Lettres intimes (Renan)/29

La bibliothèque libre.
Calmann Lévy (p. 396-405).


XXIX


MADEMOISELLE RENAN


Paris, 25 décembre 1845.

Je n’y peux plus tenir, chère Henriette. J’écris à mademoiselle Catry pour la supplier de me dire la vérité telle qu’elle est. Il faut absolument que je sorte de cet état d’angoisse, qui m’est presque aussi pénible que la plus accablante réalité.
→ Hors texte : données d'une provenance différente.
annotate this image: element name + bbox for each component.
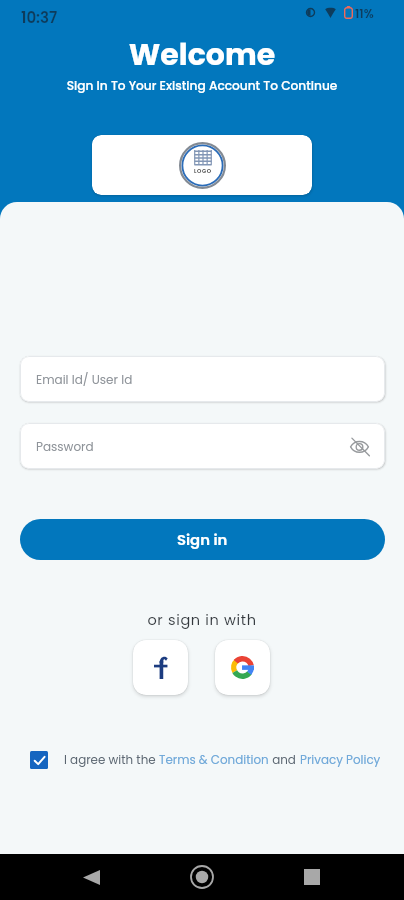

Henriette, ma chère Henriette ! qu’as-tu donc ? Je suppose un retard dans le voyage, quelque séjour fait en Gallicie, etc. Mais enfin, les lettres ne peuvent-elles parvenir de tous les pays ? Je m’effraie, quand je songe que peut-être ces affreux cauchemars auxquels j’ai quelquefois laissé aller mon imagination, sont peut-être d’affreuses réalités. Notre mère est aussi horriblement tourmentée ; mademoiselle Ulliac ne sait que penser. Je compte les jours qui me rapporteront la lettre de madame Catry ; grand Dieu ! s’il faut attendre jusque-là ! Encore si je savais où te trouver, où m’adresser directement pour savoir quelque chose de toi ! Mais j’ignore tout ; qui sait même si madame Catry pourra me donner aucun renseignement ? Oh ! si quelque heureuse nouvelle met fin à mes inquiétudes, que je jurerai de bon cœur que c’est pour la dernière fois, et que ces affreux éloignements ne viendront plus ainsi nous navrer d’angoisse. France ! France ! chère amie ; c’est une immuable résolution ; je croirais jouer la vie de ma sœur bien-aimée, en souffrant que plus longtemps elle l’expose pour moi. J’aurais cette fois à t’annoncer une nouvelle tout à fait singulière et inattendue, et je le ferais avec bien du plaisir sans l’état cruel où je me trouve, lequel défleurit tout pour moi. Oh ! si en ce moment une heureuse nouvelle venait calmer mon cœur, comme je t’en parlerais avec transport ! Voici le simple fait.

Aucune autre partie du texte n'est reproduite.